Those that seek more detailed information about the construction
and use of fracture plans, which are well-known to those of
ordinary skill in the art, may refer to documents in the published
literature, including U.S. Pat. Nos. 7,516,793; 6,978,83182;
6,959,773; 6,938,690; and 6,719,055; among others.
[0086] To form a control system according to some embodiments
described herein, the errors between actual states and desired
states can be developed and applied to adjust fracturing activity,
by taking leak-off rates into account, and generating drive vectors
for the fracturing fluid making and supply system as surface
components 1030, as well as for down-hole tools 1018, to be fed to
control system 1042. The control system 1042 can then output
signals to control the surface and down-hole tools of the
fracturing system, such as generally shown in the site 1000.
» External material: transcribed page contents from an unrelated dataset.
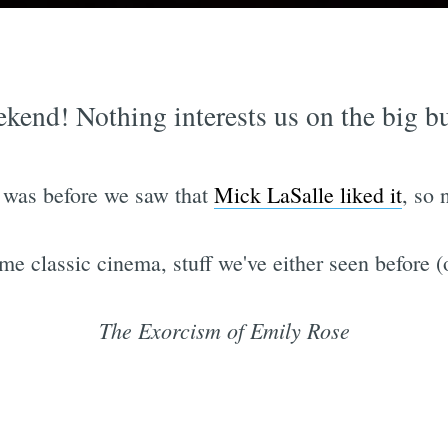
kend! Nothing interests us on the big bud
t was before we saw that
Mick LaSalle liked it
, so 
me classic cinema, stuff we've either seen before (
The Exorcism of Emily Rose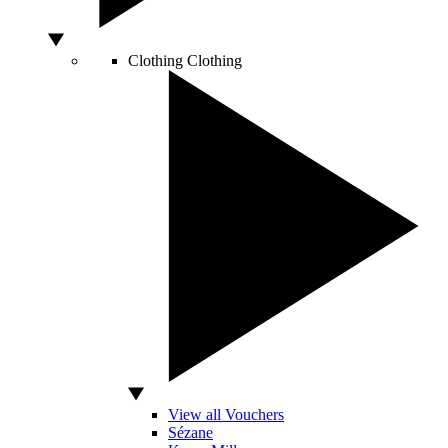
Clothing
Clothing
View all Vouchers
Sézane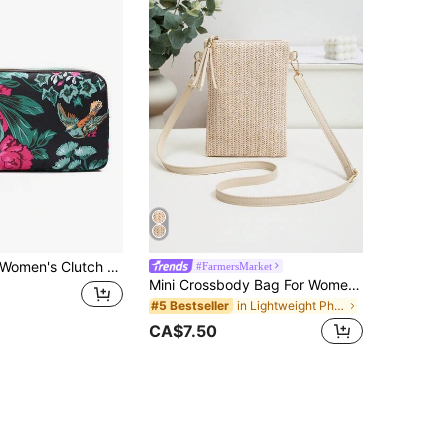
omen's Clutch Wallet, 3-Layer Long Wallet, Women's Clutch Wallet, Large Capacity Key Pouch, Casual Phone Pouch, Women's Wallet
#FarmersMarket
Mini Crossbody Bag For Women, Handwoven Cross-Body Bag, Solid Color Portable Handbag, French Casual Tassel Decor Bag, Large Capacity Multi-Function Zipper Shoulder Strap Bag, Travel Shopping Bag, Daily Use, Straw Wallet, Straw Beach Bag, Beach Essentials, Beach Accessories And Summer Necessities
in Lightweight Phone Wallets
#5 Bestseller
CA$7.50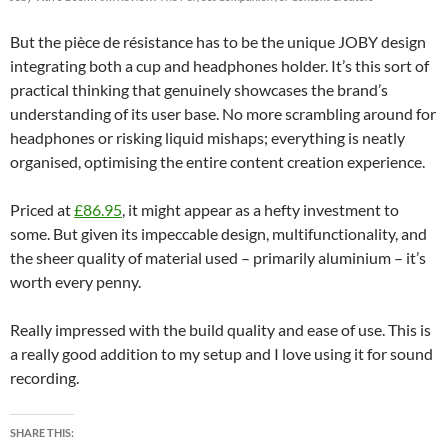
But the pièce de résistance has to be the unique JOBY design
integrating both a cup and headphones holder. It’s this sort of
practical thinking that genuinely showcases the brand’s
understanding of its user base. No more scrambling around for
headphones or risking liquid mishaps; everything is neatly
organised, optimising the entire content creation experience.
Priced at
£86.95
, it might appear as a hefty investment to
some. But given its impeccable design, multifunctionality, and
the sheer quality of material used – primarily aluminium – it’s
worth every penny.
Really impressed with the build quality and ease of use. This is
a really good addition to my setup and I love using it for sound
recording.
SHARE THIS: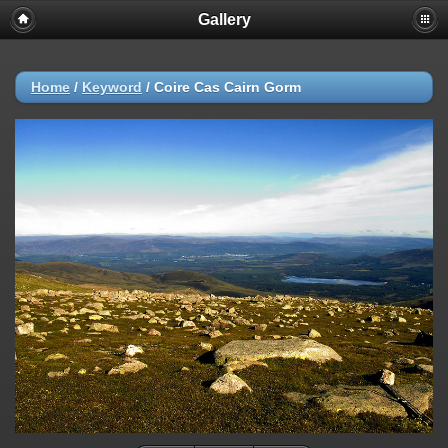
Gallery
Home
/
Keyword
/
Coire Cas Cairn Gorm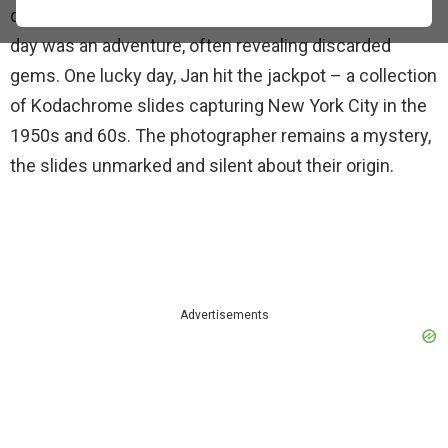
during his time living in Manhattan. Back then, trash
day was an adventure, often revealing discarded
gems. One lucky day, Jan hit the jackpot – a collection
of Kodachrome slides capturing New York City in the
1950s and 60s. The photographer remains a mystery,
the slides unmarked and silent about their origin.
Advertisements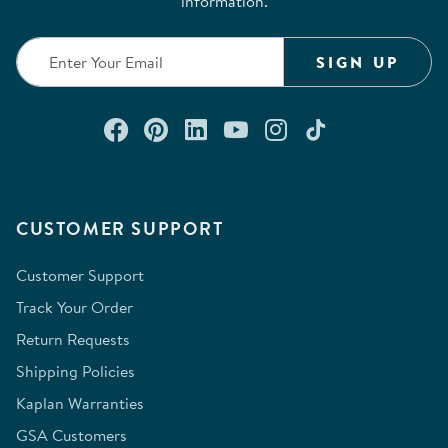
information.
SIGN UP
Connect with us on Facebook
Check out our Pinterest
Connect with us on Lin
Watch us on YouTu
Follow us on In
Follow us o
CUSTOMER SUPPORT
Customer Support
Track Your Order
Return Requests
Shipping Policies
Kaplan Warranties
GSA Customers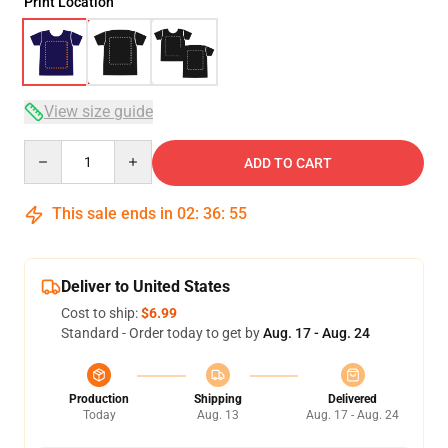
Print Location
View size guide
Quantity
ADD TO CART
This sale ends in
02
:
36
:
54
Deliver to United States
Cost to ship:
$6.99
Standard - Order today to get by
Aug. 17 - Aug. 24
Production
Shipping
Delivered
Today
Aug. 13
Aug. 17 - Aug. 24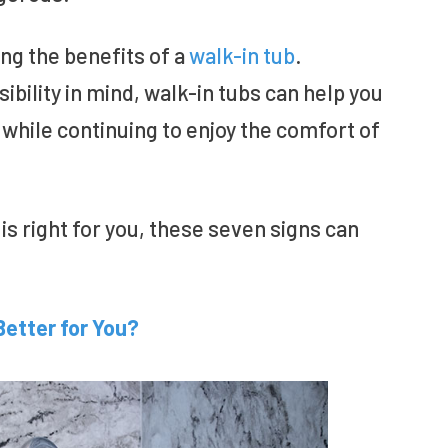
g the benefits of a
walk-in tub
.
bility in mind, walk-in tubs can help you
while continuing to enjoy the comfort of
is right for you, these seven signs can
Better for You?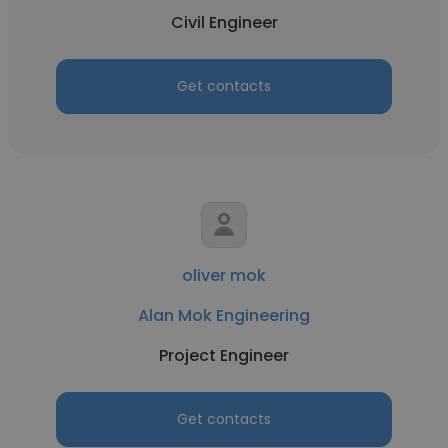
Civil Engineer
Get contacts
oliver mok
Alan Mok Engineering
Project Engineer
Get contacts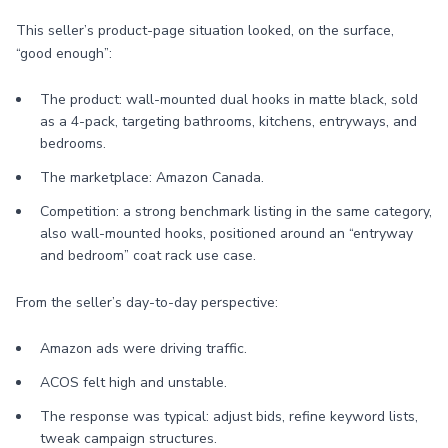
This seller’s product-page situation looked, on the surface,
“good enough”:
The product: wall-mounted dual hooks in matte black, sold
as a 4-pack, targeting bathrooms, kitchens, entryways, and
bedrooms.
The marketplace: Amazon Canada.
Competition: a strong benchmark listing in the same category,
also wall-mounted hooks, positioned around an “entryway
and bedroom” coat rack use case.
From the seller’s day-to-day perspective:
Amazon ads were driving traffic.
ACOS felt high and unstable.
The response was typical: adjust bids, refine keyword lists,
tweak campaign structures.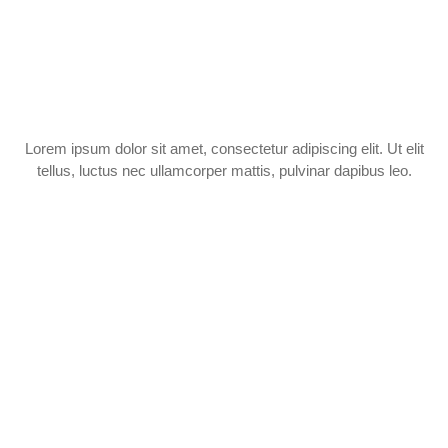
Lorem ipsum dolor sit amet, consectetur adipiscing elit. Ut elit
tellus, luctus nec ullamcorper mattis, pulvinar dapibus leo.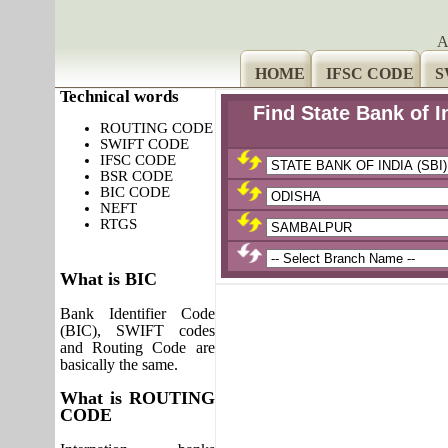
A
HOME
IFSC CODE
S
Technical words
Find State Bank of 
ROUTING CODE
SWIFT CODE
IFSC CODE
BSR CODE
BIC CODE
NEFT
RTGS
What is BIC
Bank Identifier Code
(BIC), SWIFT codes
and Routing Code are
basically the same.
What is ROUTING
CODE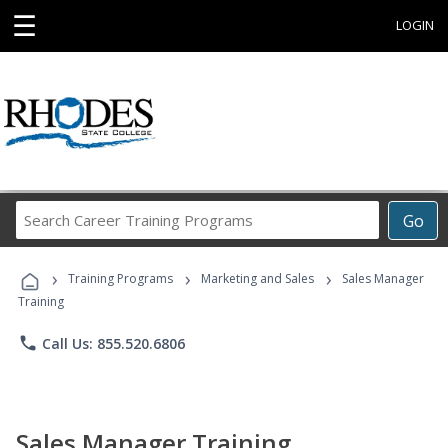
☰
LOGIN
Search
Go
Career
Training
›
›
›
Programs
Training Programs
Marketing and Sales
Sales Manager
Training
phone
Call Us: 855.520.6806
Sales Manager Training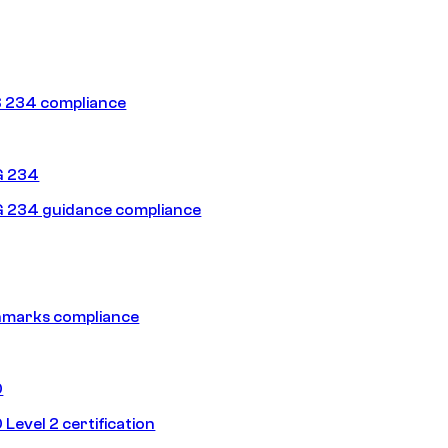
 234 compliance
G 234
 234 guidance compliance
hmarks compliance
0
Level 2 certification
[0087] The fracturing model can be used not only to create an
initial fracture plan, but to estimate the current state of the
fracture during fracturing in real-time. This estimate can use
fracture well sensors, such as down-hole sensors 1026 and/or
off-set sensors 1040 and/or surface sensors 1035. Thus, many
embodiments may be realized.
[0088] For example, referring now to FIGS. 1-10, it can be seen
that a system 810 may comprise at least one measurement device
(e.g., elements 350, 812, 1013, 1024, 1026, 1028, 1035, and/or
1040) to measure at least one property associated with a fracture
1033 in a geological formation (e.g., pay zone 1034) as a measured
property. The system 810 may further include a processing unit
(e.g., elements 802, 825, 1042) to receive an estimated leak-off
rate 360 based on the measured property, and to implement a
fracturing model that responsively generates an actuator input
level 370 (e.g., via one or more of the signal links 1036). In many
embodiments, the system 810 comprises a fracturing fluid injection
valve (e.g., as part of a controlled device 342) coupled to the
processing unit to operate in response to the actuator input level
370.
[0089] In some embodiments, the system 810 includes a leak-off
estimator module 804 to provide the estimated leak-off rate to the
processing unit 802.
[0090] Some embodiments of the system 810 may include a controller
825. Thus, the system 810 may comprise a
proportional-integral-derivative controller 338 to couple the
processing unit 802 to the valve, operating as a controlled device
342.
[0091] As noted previously, a variety of devices can be used to
measure fracture properties. For example, the at least one
measurement device 812 may comprise one or more of geophones,
accelerometers, or tilt meters, as well as combinations of
these.
[0092] In some embodiments, measurement devices can be attached to
downhole logging tools. Thus, the system 810 may comprise a housing
878, including a downhole logging tool attached to the at least one
measurement device.
[0093] In some embodiments, the system 810 may include a choke,
which is put in line before or after the fracturing fluid valve--to
effectively control the pumping rate. Thus, the system 810 may
comprise a fracturing fluid injection valve coupled to a choke
(e.g., operating as a pair of controlled devices 870) to adjust
pressure and flow rate of the fracturing fluid.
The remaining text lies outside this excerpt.